Fostering a Culture of Humility: 3 Practical Steps for Leaders
Cultivating humility can help us through turbulent times — here’s how
By Stefan Gross-Selbeck, Global Managing Partner, BCG Digital Ventures
Some of the leaders I have admired most throughout my career have a few traits in common: They were always eager to learn, and to challenge the status quo and themselves; they were open to feedback and the ideas of others; and they were driven by a purpose — by an idea bigger than themselves. In other words, they displayed humility. I have always felt that being humble is an important characteristic of any leader.

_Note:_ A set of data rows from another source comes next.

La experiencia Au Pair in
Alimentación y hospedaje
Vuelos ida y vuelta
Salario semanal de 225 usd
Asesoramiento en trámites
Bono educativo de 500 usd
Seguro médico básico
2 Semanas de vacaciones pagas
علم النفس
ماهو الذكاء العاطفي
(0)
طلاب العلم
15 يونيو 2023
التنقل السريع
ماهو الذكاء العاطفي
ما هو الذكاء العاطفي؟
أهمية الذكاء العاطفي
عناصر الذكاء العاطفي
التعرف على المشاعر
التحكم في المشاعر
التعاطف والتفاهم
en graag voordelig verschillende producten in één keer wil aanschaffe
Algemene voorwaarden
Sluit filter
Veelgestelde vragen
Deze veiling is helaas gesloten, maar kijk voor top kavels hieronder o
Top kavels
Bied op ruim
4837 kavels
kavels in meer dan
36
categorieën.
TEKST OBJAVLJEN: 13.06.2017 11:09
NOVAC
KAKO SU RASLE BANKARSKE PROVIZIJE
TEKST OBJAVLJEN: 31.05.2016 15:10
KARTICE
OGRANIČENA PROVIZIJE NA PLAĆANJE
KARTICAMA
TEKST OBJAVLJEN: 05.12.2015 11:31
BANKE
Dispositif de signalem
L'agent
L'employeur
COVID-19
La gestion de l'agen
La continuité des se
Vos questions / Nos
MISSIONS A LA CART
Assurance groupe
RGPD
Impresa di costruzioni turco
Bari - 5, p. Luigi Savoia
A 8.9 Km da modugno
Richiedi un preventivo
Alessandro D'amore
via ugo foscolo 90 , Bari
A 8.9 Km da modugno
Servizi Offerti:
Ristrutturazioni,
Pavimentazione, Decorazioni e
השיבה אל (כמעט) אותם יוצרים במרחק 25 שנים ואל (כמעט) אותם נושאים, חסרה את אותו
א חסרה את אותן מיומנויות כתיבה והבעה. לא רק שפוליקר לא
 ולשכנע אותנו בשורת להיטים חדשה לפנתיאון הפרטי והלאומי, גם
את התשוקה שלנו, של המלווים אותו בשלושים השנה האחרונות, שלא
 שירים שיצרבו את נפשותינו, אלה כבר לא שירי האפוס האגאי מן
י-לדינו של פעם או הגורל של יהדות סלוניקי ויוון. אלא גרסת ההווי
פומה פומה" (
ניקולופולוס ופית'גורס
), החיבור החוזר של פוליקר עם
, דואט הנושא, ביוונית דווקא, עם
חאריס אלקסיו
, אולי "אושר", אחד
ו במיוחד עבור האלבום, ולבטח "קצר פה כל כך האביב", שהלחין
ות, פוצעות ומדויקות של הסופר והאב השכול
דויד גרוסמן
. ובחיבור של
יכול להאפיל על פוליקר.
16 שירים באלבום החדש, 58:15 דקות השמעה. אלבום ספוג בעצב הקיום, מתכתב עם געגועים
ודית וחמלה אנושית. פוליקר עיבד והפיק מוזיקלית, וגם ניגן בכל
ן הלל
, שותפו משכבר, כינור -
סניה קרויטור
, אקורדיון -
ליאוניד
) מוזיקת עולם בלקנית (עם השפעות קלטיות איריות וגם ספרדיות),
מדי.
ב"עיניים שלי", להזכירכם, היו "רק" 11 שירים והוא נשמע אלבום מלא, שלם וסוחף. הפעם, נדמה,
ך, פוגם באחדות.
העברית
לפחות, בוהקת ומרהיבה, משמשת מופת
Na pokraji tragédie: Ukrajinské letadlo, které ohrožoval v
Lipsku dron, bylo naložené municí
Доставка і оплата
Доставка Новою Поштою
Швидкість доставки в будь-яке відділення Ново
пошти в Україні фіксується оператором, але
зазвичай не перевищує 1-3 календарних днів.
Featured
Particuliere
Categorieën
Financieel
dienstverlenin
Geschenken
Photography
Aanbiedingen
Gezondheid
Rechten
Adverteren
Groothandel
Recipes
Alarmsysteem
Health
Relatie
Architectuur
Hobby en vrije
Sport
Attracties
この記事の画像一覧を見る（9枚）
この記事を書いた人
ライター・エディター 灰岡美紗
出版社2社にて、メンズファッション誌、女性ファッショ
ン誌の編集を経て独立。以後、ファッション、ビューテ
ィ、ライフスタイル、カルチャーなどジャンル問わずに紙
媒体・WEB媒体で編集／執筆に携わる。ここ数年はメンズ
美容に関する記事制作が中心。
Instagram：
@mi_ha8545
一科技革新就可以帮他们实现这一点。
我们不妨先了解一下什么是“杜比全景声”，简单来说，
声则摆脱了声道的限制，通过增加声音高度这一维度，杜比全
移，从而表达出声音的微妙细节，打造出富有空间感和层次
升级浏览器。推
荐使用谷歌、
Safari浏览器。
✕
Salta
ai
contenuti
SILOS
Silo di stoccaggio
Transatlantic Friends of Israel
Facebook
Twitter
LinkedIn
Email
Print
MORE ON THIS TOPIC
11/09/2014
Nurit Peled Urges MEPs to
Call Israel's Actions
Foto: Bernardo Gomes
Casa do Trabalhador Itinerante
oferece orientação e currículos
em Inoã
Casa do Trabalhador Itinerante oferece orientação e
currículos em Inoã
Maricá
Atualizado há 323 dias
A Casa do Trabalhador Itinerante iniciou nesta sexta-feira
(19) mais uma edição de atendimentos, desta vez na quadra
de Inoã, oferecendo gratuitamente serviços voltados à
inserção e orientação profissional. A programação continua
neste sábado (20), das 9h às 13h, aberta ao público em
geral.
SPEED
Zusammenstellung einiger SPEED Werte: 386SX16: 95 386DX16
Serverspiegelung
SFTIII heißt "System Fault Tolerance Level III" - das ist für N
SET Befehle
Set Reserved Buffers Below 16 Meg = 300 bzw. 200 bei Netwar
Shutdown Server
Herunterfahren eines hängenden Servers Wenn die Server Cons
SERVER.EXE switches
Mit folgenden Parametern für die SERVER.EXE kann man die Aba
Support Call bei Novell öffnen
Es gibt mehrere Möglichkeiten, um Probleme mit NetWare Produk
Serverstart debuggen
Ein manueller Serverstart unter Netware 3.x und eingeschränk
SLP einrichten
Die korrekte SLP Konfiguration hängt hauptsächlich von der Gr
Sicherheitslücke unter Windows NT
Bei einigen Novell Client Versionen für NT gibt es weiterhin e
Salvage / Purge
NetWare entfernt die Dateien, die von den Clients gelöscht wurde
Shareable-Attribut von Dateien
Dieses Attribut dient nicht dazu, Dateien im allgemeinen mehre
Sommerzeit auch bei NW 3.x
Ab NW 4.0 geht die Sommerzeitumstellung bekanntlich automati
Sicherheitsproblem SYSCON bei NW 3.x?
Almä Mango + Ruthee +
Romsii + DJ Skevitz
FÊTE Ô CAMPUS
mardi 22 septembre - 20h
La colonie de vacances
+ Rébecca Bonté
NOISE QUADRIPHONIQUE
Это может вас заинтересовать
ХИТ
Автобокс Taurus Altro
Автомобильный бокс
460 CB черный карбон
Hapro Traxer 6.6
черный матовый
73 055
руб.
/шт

So I was excited when I recently came across some academic research that actually provides some hard evidence and data on the topic, and which confirms my intuition: Humility is a better indicator of academic success than IQ; humbler people are more likely to demonstrate curiosity, engage in learning, be goal-oriented, and challenge their own assumptions; and companies run by CEOs who express humility have been shown to have management teams with higher degrees of collaboration and communication — also achieving greater profits.
I believe that the value of humility has grown even more meaningful in the context of recent events. All of us now are engaged on a journey of recognizing and understanding the impacts of systemic racism and discrimination. For many of us, this involves acknowledging the limitations of our own lived experience, looking to others to gain new knowledge and understanding, addressing cognitive bias, and challenging our own assumptions.
Additionally, navigating global uncertainty in light of the COVID-19 pandemic requires us to accept that some things are beyond our control, embrace the unknown with confidence, and lean even more on our support networks and the advice of experts.
Cultivating humility takes work, and practical steps. Leaders should look to undertake this work for themselves, but also encourage their teams and companies to follow suit. Here are three steps to fostering humility.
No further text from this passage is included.